One result of the battle was the abandonment of the ‘thin red line.’ Close-order formations were used against the Zulu and in other colonial battles ever afterwards.


7. Gettysburg

This is another made-for-television movie that came out in 1993, though it was also shown in theaters for a short time. Gettysburg is the story of one of the most important battles of the American Civil War, and many of the extras were reenactors who were eager for authenticity.

The Civil War changed attitudes about war that had existed for centuries. In many ways it was the first modern war, and the death-tolls were far beyond what came before. Before that time war seemed to many more sport than anything else, the sport of kings and great magnates. Today it is axiomatic that war is hell, yet it was not always seen so.

Many took it for a great adventure, and the specter of death seemed far away…until the rifle-armed armies of the Civil War tore through each other in greater carnage than had ever existed before. Gettysburg remains the most costly battle ever fought in the Americas to this day, and heaven help it remain so!

The movie Gettysburg follows generals and officers and gives an excellent overall picture of the movement of the troops. It shows the hinge-pin of the battle, when the Confederacy came within a few inches of turning the Union flank and the battle with it.
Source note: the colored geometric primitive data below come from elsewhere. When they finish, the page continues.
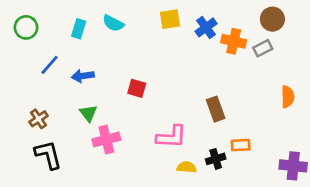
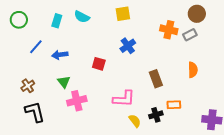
blue cross: (206, 27) -> (128, 46), moved
orange semicircle: (288, 97) -> (193, 70), moved
yellow semicircle: (187, 167) -> (135, 121), turned 48

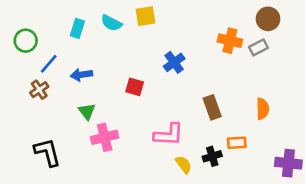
yellow square: (123, 14) -> (145, 16), moved
green circle: (19, 20) -> (26, 41), moved
orange semicircle: (193, 70) -> (263, 109), moved
brown cross: (28, 86) -> (39, 90), moved

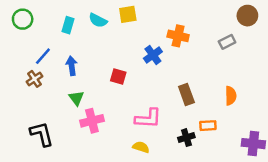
brown circle: (268, 19) -> (247, 16), moved
green circle: (26, 41) -> (23, 19), moved
orange cross: (230, 41) -> (178, 36), moved
blue arrow: (81, 75) -> (72, 66), turned 90
yellow semicircle: (184, 165) -> (141, 147), moved, turned -35

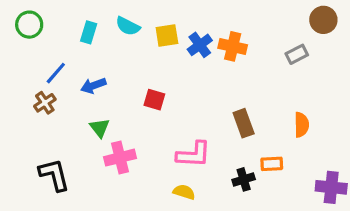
yellow square: (128, 14) -> (167, 35), moved
blue cross: (153, 55) -> (200, 45), moved
blue arrow: (72, 66) -> (93, 86), turned -102

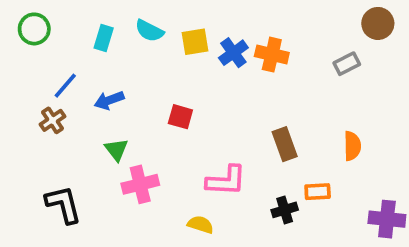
yellow semicircle: (184, 192) -> (201, 225), moved

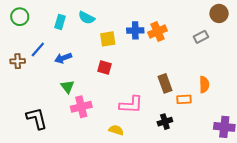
yellow square: (195, 42) -> (108, 39), moved
blue cross: (233, 53) -> (135, 30), turned 35
orange cross: (272, 55) -> (158, 32), turned -36
brown cross: (52, 120) -> (18, 61), moved, turned 32
orange rectangle: (318, 192) -> (184, 99), moved

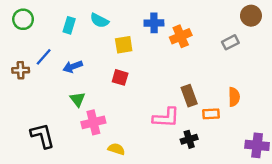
blue cross: (135, 30) -> (154, 23), moved
pink L-shape: (131, 105) -> (166, 117), moved
yellow semicircle: (116, 130) -> (116, 149), moved

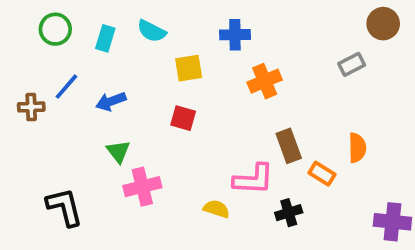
green circle: (23, 19) -> (55, 29), moved
orange cross: (181, 36) -> (265, 81), moved
orange rectangle: (211, 114) -> (322, 174), turned 35
yellow semicircle: (116, 149) -> (216, 209), moved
Jeff Daniels (yes, THAT Jeff Daniels, of Dumb and Dumber) plays Col. Joshua Lawrence Chamberlin, commander of the 2nd Maine Infantry Regiment, and the movie follows his reasoning and his astonishing fight his understrength unit made to hold that flank. And it shows the true glory and horror of Pickett’s Charge, the ‘high water mark’ of the Confederacy. It does this without the gore and blood that are considered fun today.


6. Zulu


Taking place just days after Isandlwana, the battle at Rorke’s Drift was much smaller in scale. Isandlwana cost the lives of about 1,300 British and native troops, after an attack by about 20,000 Zulu. Between two and four thousand Zulu attacked Rorke’s Drift, against about 140 British troops, and against the orders of King Cetshwayo. Rather than forming a long perimeter with a thin line of soldiers, the two lieutenants who lead the British kept to a relatively small defensive formation, and successfully defended the station with their small force.
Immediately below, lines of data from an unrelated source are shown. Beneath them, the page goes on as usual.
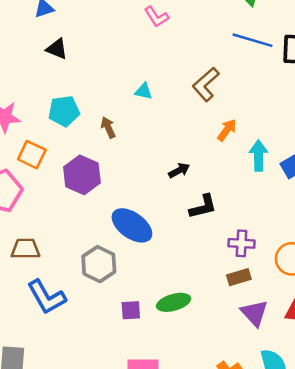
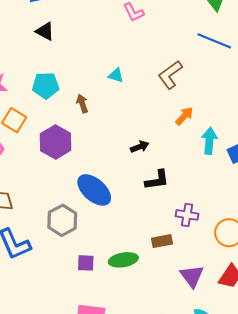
brown rectangle: (239, 277) -> (162, 241), moved

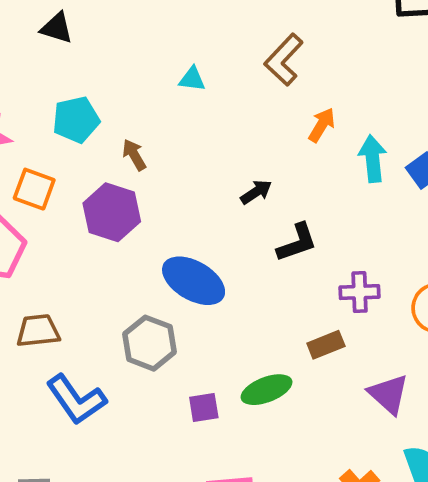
brown arrow: (82, 103) -> (134, 155), moved

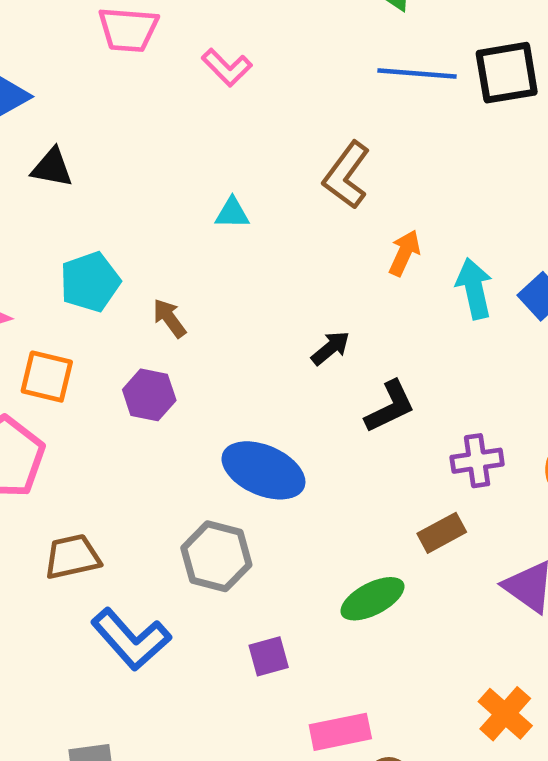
purple hexagon: (112, 212) -> (149, 395), size x0.7
purple square: (204, 407) -> (269, 656), moved

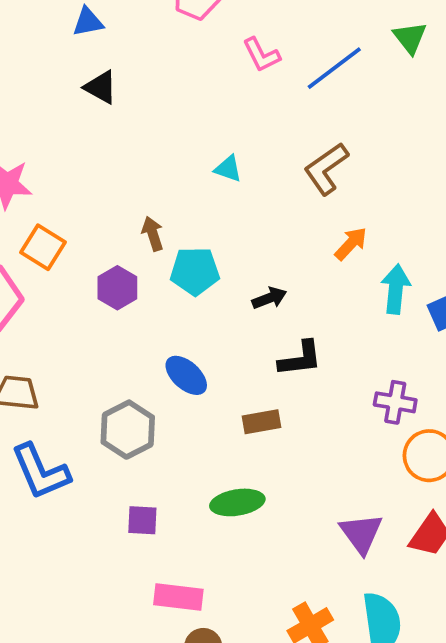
blue line: (417, 73) -> (334, 68), moved, turned -60
cyan pentagon: (90, 282) -> (195, 271), moved
purple cross: (477, 461) -> (395, 402), moved
blue ellipse: (263, 470) -> (186, 375), size x0.7
brown rectangle: (442, 533) -> (262, 422), moved

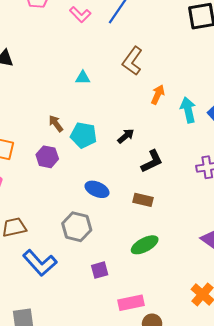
cyan pentagon: (195, 271) -> (84, 135), turned 30
brown rectangle: (262, 422) -> (143, 200), turned 42

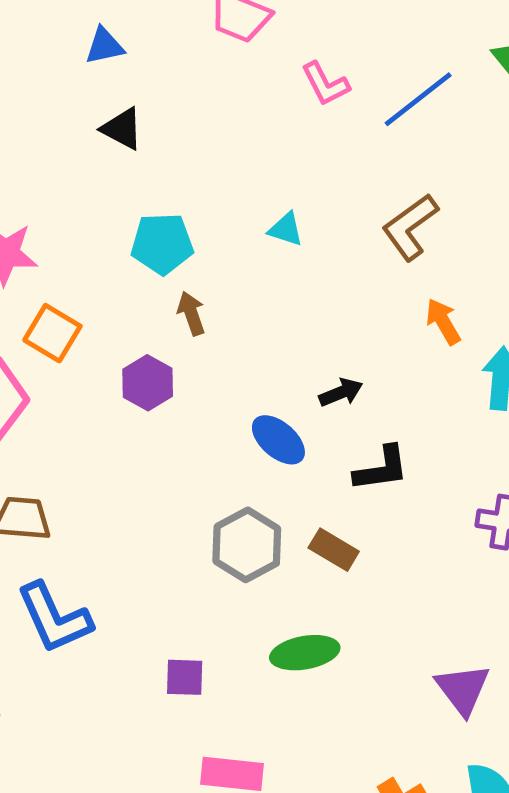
orange arrow: (158, 95) -> (443, 322), turned -72
cyan pentagon: (84, 135) -> (162, 244), moved, turned -30
blue ellipse: (97, 189) -> (278, 440), moved
gray hexagon: (77, 227) -> (247, 545), moved

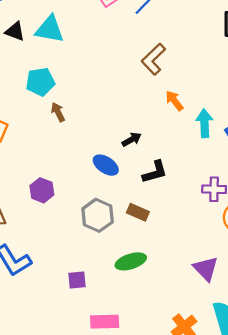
cyan triangle: (286, 229) -> (50, 29), moved, size x1.8
purple hexagon: (148, 383) -> (42, 190), moved

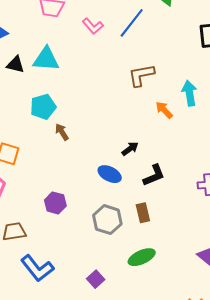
brown L-shape: (153, 59) -> (141, 75), turned 40
cyan arrow: (204, 123) -> (189, 93), moved
brown rectangle: (138, 212) -> (143, 213), turned 60
purple square: (77, 280) -> (96, 279), turned -30

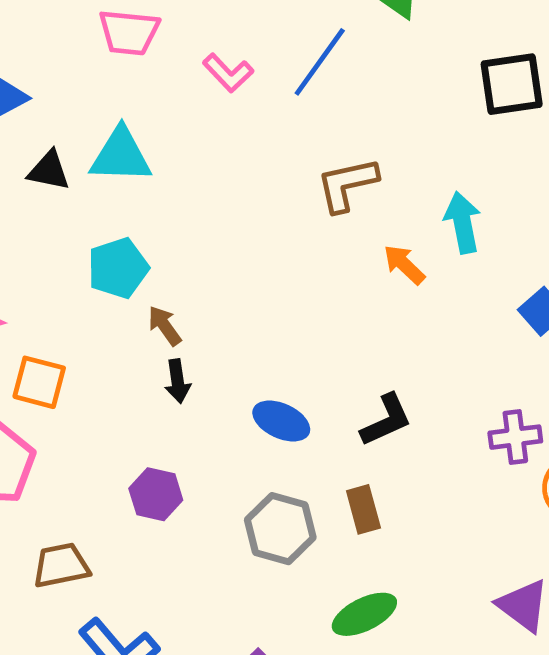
black arrow: (130, 149) -> (178, 381), moved, turned 120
The final part of the battle in the movie has the British standing in three lines, belting out volley after volley in almost a single roar, and at point-blank range. While the accounts of the battle vary, the movie demonstrates the effectiveness of concentration of firepower, which later was demonstrated even more by the combined arms theories in WWII.
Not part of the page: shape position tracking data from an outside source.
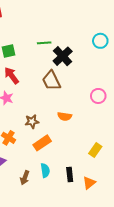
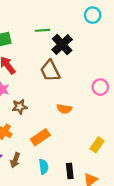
cyan circle: (100, 41) -> (93, 15), moved
brown star: (32, 121) -> (20, 107), moved
brown arrow: (25, 178) -> (15, 160), moved

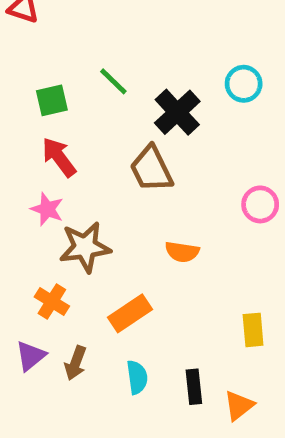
cyan circle: (93, 15) -> (244, 84), moved
green line: (42, 30) -> (113, 81), moved, turned 48
brown star: (20, 107) -> (85, 247), size x1.5
yellow rectangle: (97, 145) -> (253, 330), turned -40

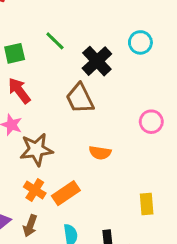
orange cross: (52, 301) -> (35, 190), moved

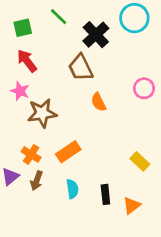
cyan circle: (140, 42) -> (134, 18), size x1.4
orange semicircle: (100, 153) -> (99, 102), moved, turned 54
orange cross: (35, 190) -> (31, 154), moved
yellow rectangle: (147, 204) -> (140, 161), turned -42

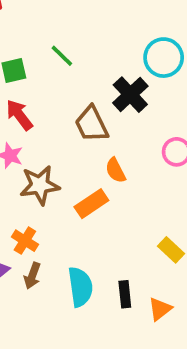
black cross: (96, 35) -> (130, 95), moved
orange rectangle: (68, 152) -> (91, 204), moved
cyan semicircle: (72, 189) -> (80, 287), size x1.5

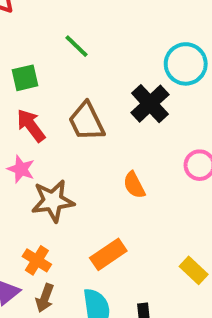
green line: (62, 56) -> (77, 46), moved
brown trapezoid: (91, 124) -> (86, 121), moved
orange rectangle: (91, 204) -> (108, 254), moved

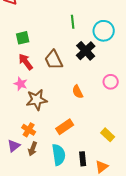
green line: (77, 46) -> (73, 22), moved, turned 40

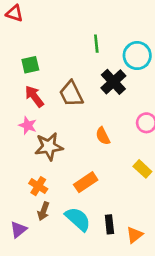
yellow rectangle: (108, 135) -> (142, 169), moved
purple triangle: (14, 146) -> (18, 230), moved
cyan semicircle: (59, 155) -> (78, 219), turned -40

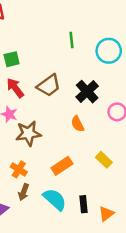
black cross: (113, 82) -> (87, 92), moved
brown trapezoid: (71, 94) -> (49, 86), turned -100
yellow rectangle: (142, 169) -> (104, 160), moved

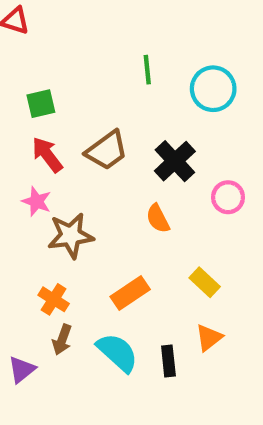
orange triangle: (106, 214) -> (209, 338), moved

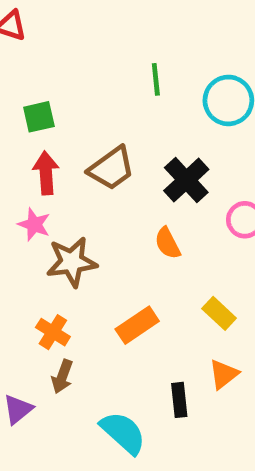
red arrow: (47, 155) -> (46, 173), turned 33
cyan semicircle: (117, 353) -> (123, 433), moved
There are a lot of historical errors in this movie, especially the apocryphal salute by the Zulu force as they march away defeated. Most of the troops were English rather than Welsh, and the tension between Lieutenants Chard and Bromhead was an invention of the movie. Private Hook, in a particularly glaring example, was not the malingering ne’er do well depicted. However one thing they got right was the power of shooting not just in unison, but concentrating that fire in a small area where it can slow down even the recklessly brave and tenacious Zulu.

Some of the attitudes in the movie are certainly anachronistic, as it was filmed in 1964 when cynical pacifism was becoming more common. Lieutenant Chard continued in the army until he died in 1897. Anachronistic attitudes are perhaps the most common error in war movies, but despite these errors, the depiction of the actual fighting is very well done.